(What is being asked) Transcribe each line of the material as it is, and drop any picture.

(Supplied data)

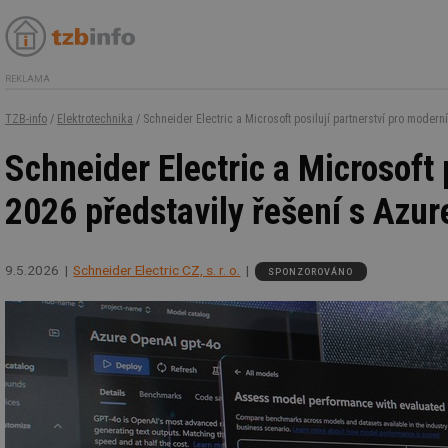
REKLAMA
TZB-info
/
Elektrotechnika
/ Schneider Electric a Microsoft posilují partnerství pro moder
Schneider Electric a Microsoft
2026 představily řešení s Azur
9.5.2026
Schneider Electric CZ, s. r. o.
SPONZOROVÁNO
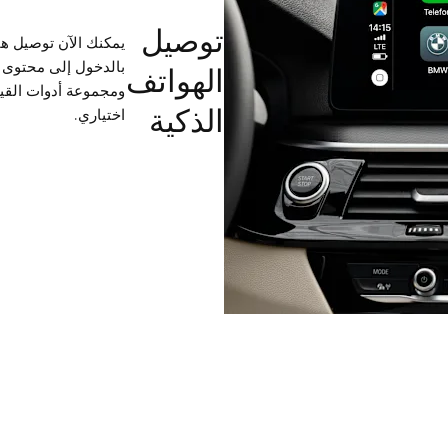
توصيل
بالدخول إلى محتوى 
الهواتف
ومجموعة أدوات القي
الذكية
اختياري.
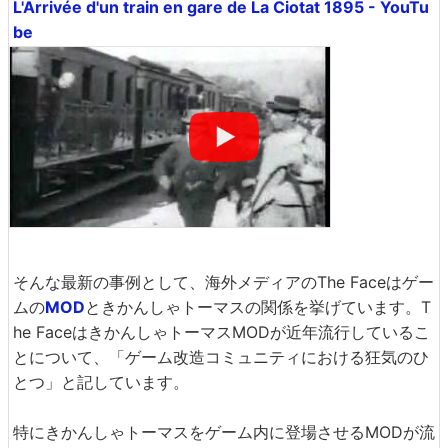
L'Arrivée d'un train en gare de La Ciotat 1895 - YouTu
be
そんな最新の事例として、海外メディアのThe Faceはゲー
ムの
MOD
ときかんしゃトーマスの関係を挙げています。T
he FaceはきかんしゃトーマスMODが近年流行しているこ
とについて、「ゲーム改造コミュニティにおける狂気のひ
とつ」と記しています。
特にきかんしゃトーマスをゲーム内に登場させるMODが流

(Solved exercise)
REKLAMA
TZB-info
/
Elektrotechnika
/ Schneider Electric a Microsoft posilují partnerství pro moder
Schneider Electric a Microsoft
2026 představily řešení s Azur
9.5.2026
Schneider Electric CZ, s. r. o.
SPONZOROVÁNO
توصيل
بالدخول إلى محتوى 
الهواتف
ومجموعة أدوات القي
الذكية
اختياري.
L'Arrivée d'un train en gare de La Ciotat 1895 - YouTu
be
そんな最新の事例として、海外メディアのThe Faceはゲー
ムの
MOD
ときかんしゃトーマスの関係を挙げています。T
he FaceはきかんしゃトーマスMODが近年流行しているこ
とについて、「ゲーム改造コミュニティにおける狂気のひ
とつ」と記しています。
特にきかんしゃトーマスをゲーム内に登場させるMODが流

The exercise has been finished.